Chinese President Xi Jinping (Kevin Frayer/Getty Images)

WASHINGTON: China’s new Data Security Law, which takes effect today, includes cyber vulnerability disclosure provisions that will provide its government with nearly exclusive early access to a steady stream of zero-day vulnerabilities — potentially to include those discovered in technologies used by the Defense Department and Intelligence Community.

Armed with that information, experts fear, China could exploit cyber vulnerabilities in tech used broadly across the US public and private sectors.

The DSL’s vulnerability disclosure provisions are a concern given both China’s recent behavior and its activities in cyberspace over the past two decades. The Microsoft Exchange hacking campaign earlier this year entailed exploiting four zero-day vulnerabilities in the Redmond, Wash., tech giant’s widely used email server software. Zero-day vulnerabilities are security flaws that are not publicly known and therefore have no available patch.

Microsoft was eventually alerted to the Exchange vulnerabilities, issued patches, and attributed the campaign to a Chinese threat actor dubbed HAFNIUM, but not before 140,000 US organizations were exposed — and some percentage of those compromised by multiple threat actors, prior to and after the vulnerabilities’ disclosure. The Pentagon’s networks were reportedly not affected.

The Exchange campaign — which the US officially attributed to China in July — is just the latest known in a multi-decade Chinese cyberespionage initiative against the US government and American companies, which a congressional commission estimated to cost hundreds of billions of dollars annually and has been characterized by a former National Security Agency chief as “the greatest transfer of wealth in history.”

Now, with the enactment of the DSL, China is poised to collect information on zero days that it can use for both defensive and offensive purposes, with no obligation to share that information with other governments or companies.

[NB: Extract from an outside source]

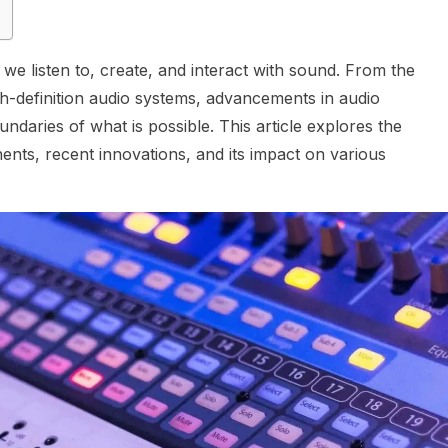
e listen to, create, and interact with sound. From the
h-definition audio systems, advancements in audio
daries of what is possible. This article explores the
ents, recent innovations, and its impact on various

DSL’s Vulnerability Disclosure Provisions

The DSL’s provisions require all Chinese security researchers, Chinese businesses, and — most notably — foreign companies with a footprint inside China to report any zero-day vulnerability to the Chinese Ministry of Industry and Information Technology (MIIT) within two days of a vulnerability’s discovery. The DSL also prohibits affected entities from “collect[ing], sell[ing], or publish[ing] information on network product security vulnerabilities” and outlaws sharing vulnerabilities with any “overseas organizations or individuals other than network product providers.”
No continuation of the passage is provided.